14 January 2019

Cost Of Living Aboard A Sailboat & Not Going Anywhere | 2018 Recap

Although I post regularly on our cost of cruising and living aboard Tickety Boo, our Moody 346 sailboat {see our How Much It Costs page} I thought it would be useful to do a recap of how much we spent during all of 2018. That way you can see the total picture including yearly spend and average monthly spend by category.

So let's cut to the chase - we spent $20,567 during 2018, which comes out to a monthly average of $1,714. That's around $4,000 less than what we spent the previous year.

If you want to see the breakdown behind those numbers, have a read below.

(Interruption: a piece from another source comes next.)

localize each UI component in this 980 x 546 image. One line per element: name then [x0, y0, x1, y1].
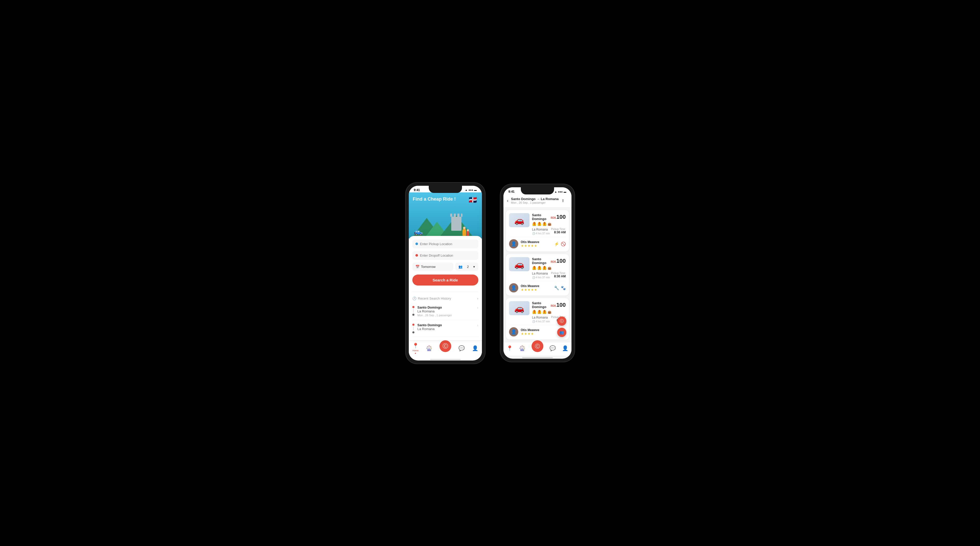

Be warned, it's a long post so I'll throw some random pictures in to jazz things up.

By the way, you'll notice that I titled this post, "Cost of Living Aboard a Sailboat and NOT Going Anywhere." That's because our boat didn't move out of her slip in 2018. Well, actually she did, but it was just to go to the other side of the marina to be hauled out. We had hoped to be in the Bahamas in early 2019, but we've discovered an issue with our boat which means we're in the boatyard and need to do some repairs.

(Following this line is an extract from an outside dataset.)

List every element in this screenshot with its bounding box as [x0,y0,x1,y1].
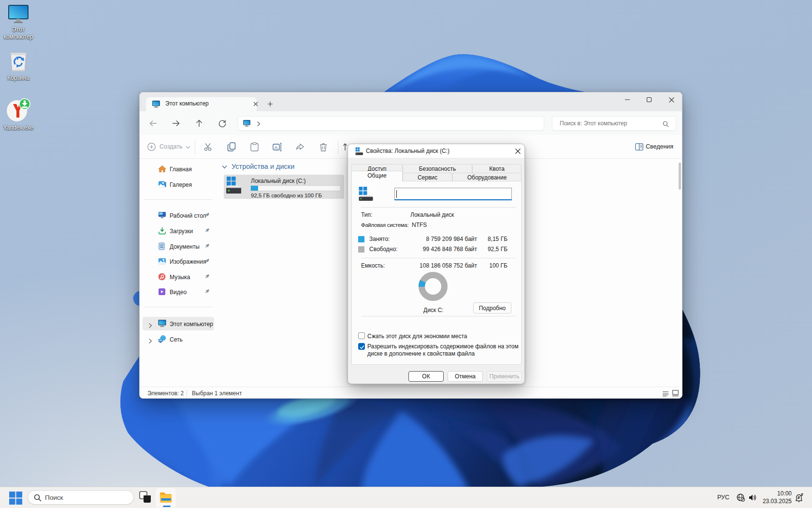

But before we get started, here are a few thoughts about expense tracking vs. budgeting, income, and categorizing expenses.

Expense Tracking vs. Budgeting

We track our expenses on a monthly basis. We do not track our expenses against a budget. In fact, we don't have a budget. For some people budgeting (i.e., setting limits on how much you're going to spend in certain categories) is a very useful tool to control expenditure and prioritize spending decisions. For example, they might allocate $200 a month for eating out. Once they've reached that cap, they don't go out to eat again until the following month. Or they might only spend $150 that month, which means they've got an extra $50 in next month's budget.

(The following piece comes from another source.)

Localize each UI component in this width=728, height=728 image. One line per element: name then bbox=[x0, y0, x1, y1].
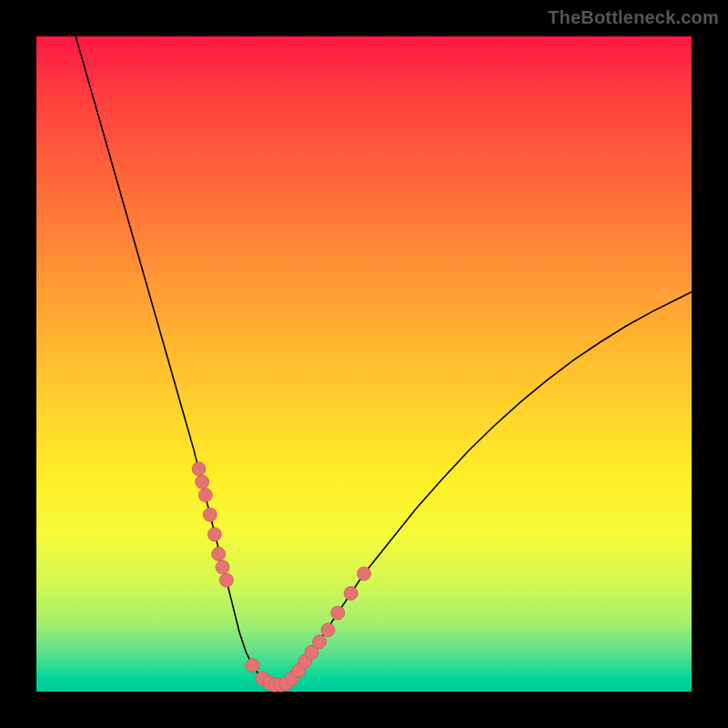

We've found that by tightly monitoring and managing how much we spend, we don't need to budget. We know that in some months and some years we're going to spend more than in others. We're naturally frugal (some might call it cheap) and tend to consider what we spend our money on quite carefully. Keep in mind that this approach works for us, but it might not work for you.


The questions everyone really wants to know are How much money do you have? and How can you afford this? If you're hoping that we'll answer those questions, then you're going to be disappointed. Suffice it to say that we have a little bit of income and some savings.  By taking a minimalist approach, living frugally, and stretching our dollars, we've been able to enjoy this lifestyle for now. It may not last forever, but we're going to keep at it while it's still fun and we still have our health. {FYI, for what it's worth, we're in our 50s, so we're not collecting retirement income, social security etc.}


Everyone categorizes their expenses differently, which can make it tricky to compare different people's reports of their cost of cruising.

For example, some people categorize everything they buy in a grocery store as groceries even if it includes things you can't eat. And I can see why - it probably makes for easier tracking. You just enter the total on the grocery store receipt under the groceries category. I like to make things hard for myself, so I go through each grocery store receipt line item by line item and assign things to separate categories. That way I know exactly how much we spend on food versus things like shampoo.

There's no right or wrong way to categorize things. Whatever works best for you is the right way.

* * *

When you look at the nitty-gritty details of what we spent below, here are a few things to keep in mind:

1 - All costs are in US dollars.

2 - Not all expenses are included - here's what we've left out:

(a) We don't report how much we spend on alcohol. I remember reading some horrible, judgy comments in a blog post a few years back about how much someone spent on booze, so I left it out when we first started tracking our cruising costs back in New Zealand. For consistency's sake, I've continued to leave it out when tracking our cruising costs.
(b) We've also left out our costs for medical insurance. We didn't think it made sense to include insurance costs as they can vary so widely depending upon your nationality, where you cruise, what level of coverage you want and can afford, whether you get subsidies etc. In case you are curious, while we're back in the States, we do have insurance through the health insurance marketplace (aka the Affordable Care Act), primarily to protect our assets and cover us in case of a catastrophic medical condition.
3 - I've included any shipping and taxes we've paid in what we report. Florida has a 6% sales tax.

4 - We have two people living on board full-time - my husband and me (although Scott was gone for much of the year overseas working). No pets and no kids.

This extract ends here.